Evening had fallen on the crowds in Times Square, but the streets were bathed in electric hues from multiple monitors displaying ads and streaming video from numerous locations. Horns blared as cars piled along curbs waiting for an opportunity to turn into adjacent streets through the flood of pedestrians. Some walked in groups. Many seemed tuned out and into their digital devices. All were dressed in jackets to ward off the late October chill.

One by one, those walking the streets began to slow down, staring at their phones or tablets. Others began to crane their necks upward, interrupting their conversations, staring puzzled at the glowing behemoths of dancing images around them. Within a minute, nearly all the motion in the square had come to a halt, and the blaring of horns increased ten-fold as roadways were completely blocked.

Like dominoes, all the monitors in the square flipped jerkily to the same static image: a circle with a globe depicted in grid lines, leaves of a plant along the sides, the figure of a headless man in a black and white suit with a question mark over him.
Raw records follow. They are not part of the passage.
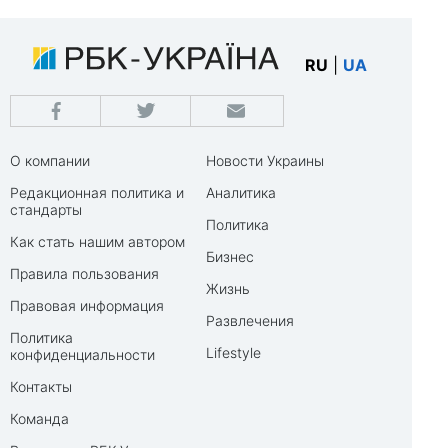
RU
|
UA
О компании
Новости Украины
Редакционная политика и
Аналитика
стандарты
Политика
Как стать нашим автором
Бизнес
Правила пользования
Жизнь
Правовая информация
Развлечения
Политика
Lifestyle
конфиденциальности
Контакты
Команда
Out of a window a taxi driver stuck his head and gazed up at the bizarre tiling of images across the buildings around him. He tugged on a baseball cap.

“What the hell?”

* * *

“John, you’d better come with me.”

Cohen stood in his doorway, a sharp glint in her eyes. Savas prepared for the worst. “Another attack?”

She shook her head. “Something different. But I think related. Media across the country, maybe world-wide, is being hijacked. It’s cable, network, online streaming sites like YouTube and Hulu. It’s systematic.”

“Systematic? The worm?”

“Don’t know. But this sure sounds like something it could be up to.”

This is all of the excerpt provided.